Though computers are getting better and better at meeting human needs, they remain poor communicators.

Lassonde researchers are working on ways to improve AI comprehension.

Professor Hui Jiang along with visiting researcher Quan Liu won first place at this year’s CommonSense Reasoning Competition held this July in New York City.

In the Winograd Schema Challenge, the team used deep learning to train a computer to recognize the relationship between different events, such as “playing basketball” and “winning” or “getting injured,” from thousands of texts.

The Winograd Schema Challenge was proposed in 2014 as an improvement on the Turing Test, which is the current test used to evaluate a machine’s ability to exhibit intelligent behaviour equivalent to that of a human.

The problem with the Turing Test is that it is often easy for a program to fool a person using simple tricks and evasions. But a program cannot parse Winograd Schema or other ambiguous sentences without some form of general knowledge.

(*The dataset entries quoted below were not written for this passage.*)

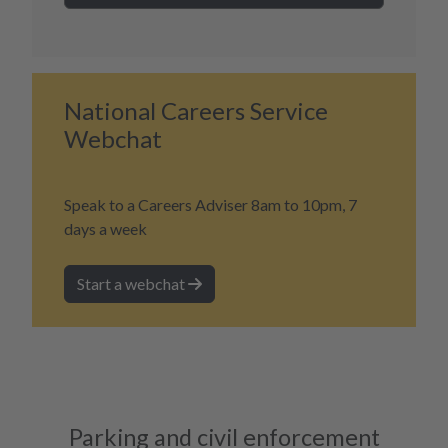
National Careers Service
Webchat
Speak to a Careers Adviser 8am to 10pm, 7
days a week
Start a webchat
Parking and civil enforcement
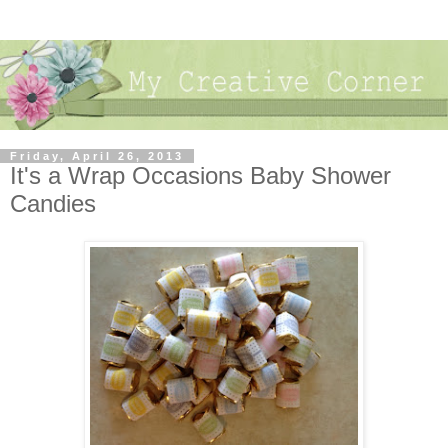
Friday, April 26, 2013
It's a Wrap Occasions Baby Shower
Candies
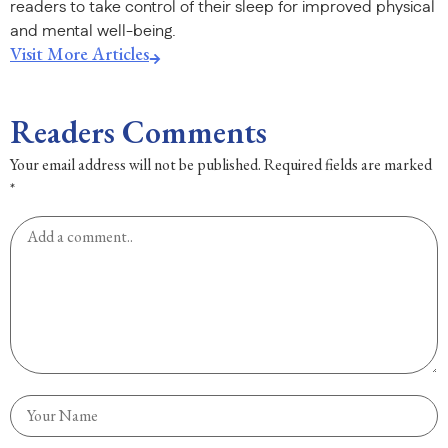
readers to take control of their sleep for improved physical
and mental well-being.
Visit More Articles
Readers Comments
Your email address will not be published.
Required fields are marked
*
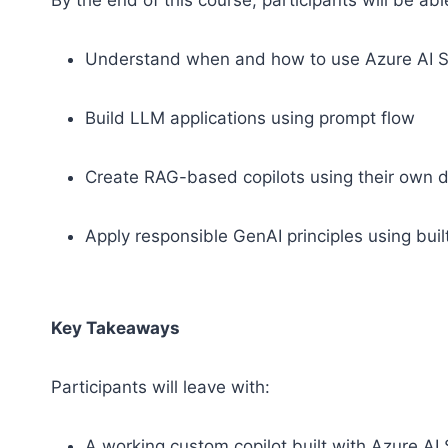
By the end of this course, participants will be abl
Understand when and how to use Azure AI 
Build LLM applications using prompt flow
Create RAG-based copilots using their own 
Apply responsible GenAI principles using bui
Key Takeaways
Participants will leave with:
A working custom copilot built with Azure AI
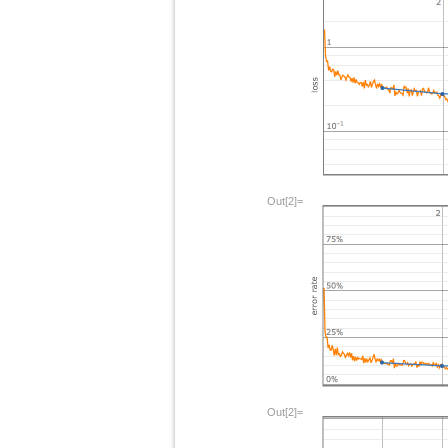
Out[2]=
Out[2]=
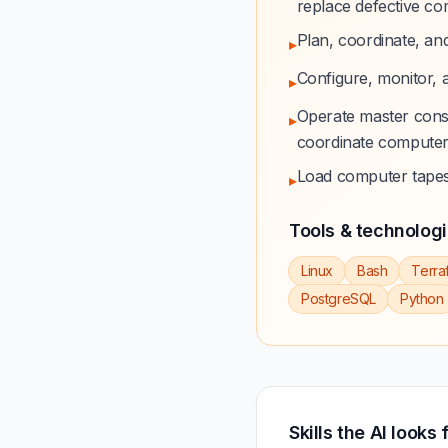
replace defective c
Plan, coordinate, an
▸
Configure, monitor, a
▸
Operate master cons
▸
coordinate computer
Load computer tapes 
▸
Tools & technolog
Linux
Bash
Terra
PostgreSQL
Python
Skills the AI looks 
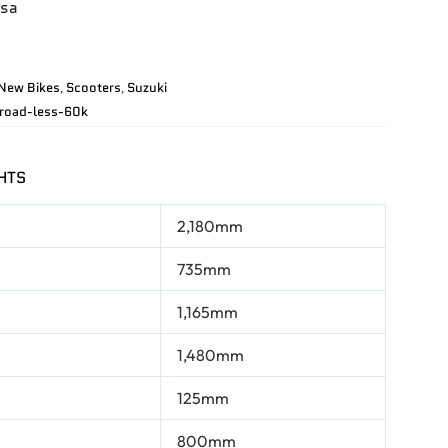
usa
New Bikes
Scooters
Suzuki
,
,
road-less-60k
HTS
2,180mm
735mm
1,165mm
1,480mm
125mm
800mm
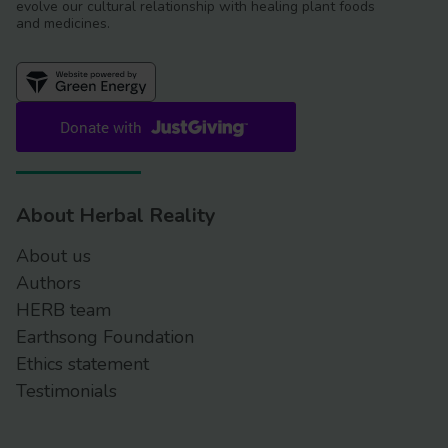
evolve our cultural relationship with healing plant foods
and medicines.
About Herbal Reality
About us
Authors
HERB team
Earthsong Foundation
Ethics statement
Testimonials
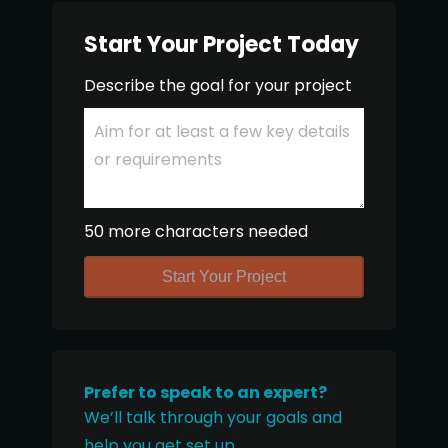
Start Your Project Today
Describe the goal for your project
50 more characters needed
Start Your Project
Prefer to speak to an expert?
We’ll talk through your goals and
help you get set up.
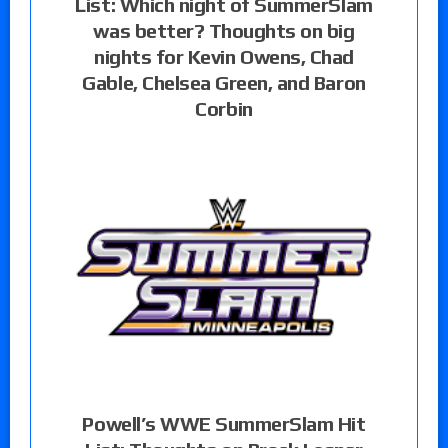
List: Which night of SummerSlam
was better? Thoughts on big
nights for Kevin Owens, Chad
Gable, Chelsea Green, and Baron
Corbin
Powell’s WWE SummerSlam Hit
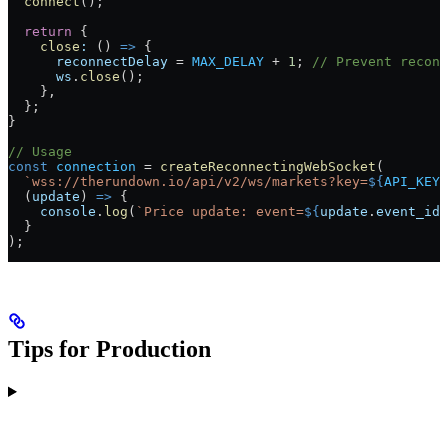
  connect
();
  return
 {
    close
:
 () 
=>
 {
      reconnectDelay
 =
 MAX_DELAY
 +
 1
; 
// Prevent reconn
      ws
.
close
();
    },
  };
}
// Usage
const
 connection
 =
 createReconnectingWebSocket
(
  `wss://therundown.io/api/v2/ws/markets?key=
${
API_KEY
}
  (
update
) 
=>
 {
    console
.
log
(
`Price update: event=
${
update
.
event_id
}
  }
);
Tips for Production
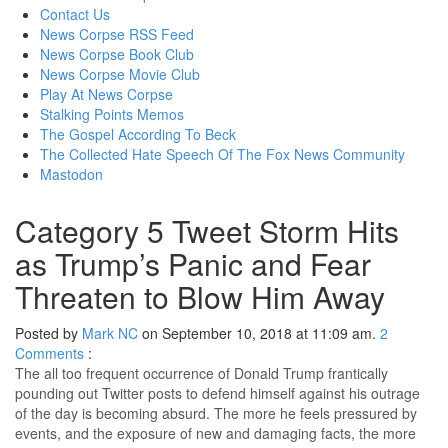
content
Contact Us
News Corpse RSS Feed
News Corpse Book Club
News Corpse Movie Club
Play At News Corpse
Stalking Points Memos
The Gospel According To Beck
The Collected Hate Speech Of The Fox News Community
Mastodon
Category 5 Tweet Storm Hits
as Trump’s Panic and Fear
Threaten to Blow Him Away
Posted by
Mark NC
on September 10, 2018 at 11:09 am.
2
Comments
:
The all too frequent occurrence of Donald Trump frantically
pounding out Twitter posts to defend himself against his outrage
of the day is becoming absurd. The more he feels pressured by
events, and the exposure of new and damaging facts, the more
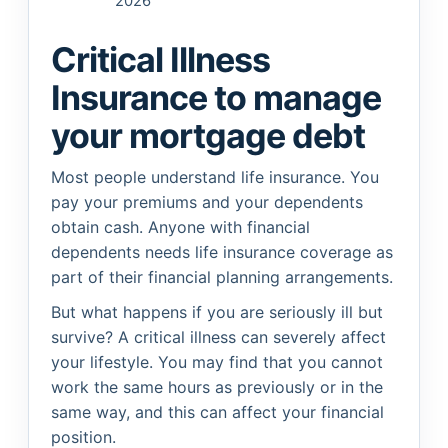
2026
Critical Illness
Insurance to manage
your mortgage debt
Most people understand life insurance. You
pay your premiums and your dependents
obtain cash. Anyone with financial
dependents needs life insurance coverage as
part of their financial planning arrangements.
But what happens if you are seriously ill but
survive? A critical illness can severely affect
your lifestyle. You may find that you cannot
work the same hours as previously or in the
same way, and this can affect your financial
position.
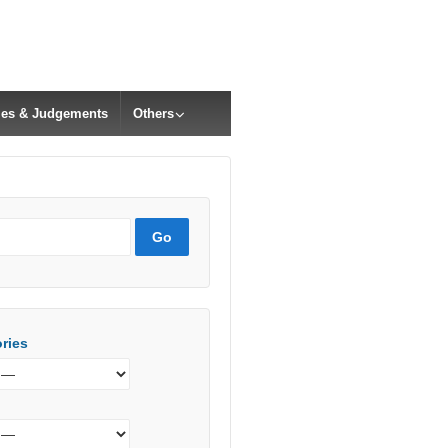
cles & Judgements
Others
ries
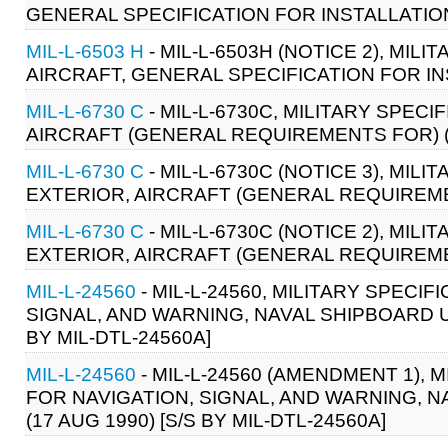
GENERAL SPECIFICATION FOR INSTALLATION
MIL-L-6503 H
- MIL-L-6503H (NOTICE 2), MIL
AIRCRAFT, GENERAL SPECIFICATION FOR IN
MIL-L-6730 C
- MIL-L-6730C, MILITARY SPECI
AIRCRAFT (GENERAL REQUIREMENTS FOR) (14
MIL-L-6730 C
- MIL-L-6730C (NOTICE 3), MIL
EXTERIOR, AIRCRAFT (GENERAL REQUIREMENT
MIL-L-6730 C
- MIL-L-6730C (NOTICE 2), MIL
EXTERIOR, AIRCRAFT (GENERAL REQUIREMENT
MIL-L-24560
- MIL-L-24560, MILITARY SPEC
SIGNAL, AND WARNING, NAVAL SHIPBOARD US
BY MIL-DTL-24560A]
MIL-L-24560
- MIL-L-24560 (AMENDMENT 1),
FOR NAVIGATION, SIGNAL, AND WARNING, 
(17 AUG 1990) [S/S BY MIL-DTL-24560A]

The cutting-edge work by the Lassonde team promises to create more intuitive AI interfaces in the future.

“Artificial Intelligence is one of the most exciting fields of research currently, and it’s thrilling to see Lassonde researchers doing work that’s going to transform the way we interact with machines,” said Founding Dean Kozinski.

Hui Jiang is a Professor in the Department of Electrical Engineering and Computer Science and Quan Liu is a visiting student from the University of Science and Technology of China.